Displaying an erection or having sex in public is not usually possible — in fact, it’s illegal. So to show that one is functioning properly as a man, there is only one option, which is to father a child. If that fails, for example because of poor sperm quality, the man involved feels seriously inadequate. These days things are a little less pressured, since quite a few married couples opt — by their own testimony, at least — for voluntary childlessness. (This topic will be discussed in greater depth later.)
There has never been such a thing as an impotent woman. Leaving aside anatomical or mental abnormalities, every woman is capable of passively accepting a man’s sexual advances. This is sadly not true of the man, and for that reason a man’s relationship with his penis is not comparable with a woman’s with her clitoris and/or vagina. A woman says ‘I’m not in the mood’; for her the vagina is an integral part of her body. Of course a man’s penis is too, but an erect penis, the phallus, is more.

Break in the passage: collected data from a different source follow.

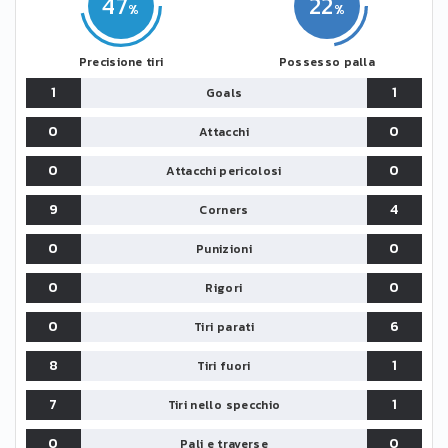
47
22
Precisione tiri
Possesso palla
1
1
Goals
0
0
Attacchi
0
0
Attacchi pericolosi
9
4
Corners
0
0
Punizioni
0
0
Rigori
0
6
Tiri parati
8
1
Tiri fuori
7
1
Tiri nello specchio
0
0
Pali e traverse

In the novel Io e lui (1971, English title The Two of Us) by the Italian writer Alberto Moravia, the hero Federico is constantly getting into difficult and embarrassing situations because of his huge and demanding penis, which he calls Federico Rex. It is a confrontational book: the protagonist is constantly debating with his unruly member and plunging into every conceivable erotic folly. The final scene is humiliating for Federico: his member, ‘he’, carries him back triumphantly to the woman from whom he had tried to escape:
To satisfy him, I pressed the bell once more. Standing stiffly in the air, ‘he’ seemed now to be rising up, in short, successive jerks, as if to bring himself to the level of the keyhole and look into the flat. At last I heard a slight bustling sound. Then Fausta’s voice asking: ‘Who is it?’
‘It’s me, Rico.’
Fausta’s hand undid the chain, the door opened, and she appeared on the threshold in her dressing-gown. She looked at me, looked down, saw ‘him’ and then, without saying a word, put out her hand to take hold of ‘him’, as one might take hold of a donkey’s halter to make it move. Then she turned her back to me, pulling ‘him’ in behind her, and, with ‘him’, me. She went into the flat; ‘he’ went behind her: I followed them both.
The title of the novel is very apt, in both Italian and English. Many men suspect or think that their penis has a will of its own and does what it likes. Quite a few men refer to their penis as ‘he’. It is the symbol of the ability to procreate with the accompanying feelings of male self-worth. Muscularity, determination, effectiveness, penetration, directness, strength — the phallus underlies them all.
And so it happens that every man discovers one fine day that his penis is not like an arm, finger or leg: it doesn’t react automatically. The penis can be compared to a well-trained dog, which usually follows the instructions it is given — but the owner must always allow for the possibility that one day it will refuse, despite the fact that it is trained, or in more human terms, socialized. Men can gain some control over their penis: on a nudist beach, for example, you scarcely ever see men with erections, although there are naked women (or men) to admire everywhere. A half-naked woman lying in stirrups for a bladder examination is unlikely to provoke an erection in any urologist. He is focused on the sick woman in front of him.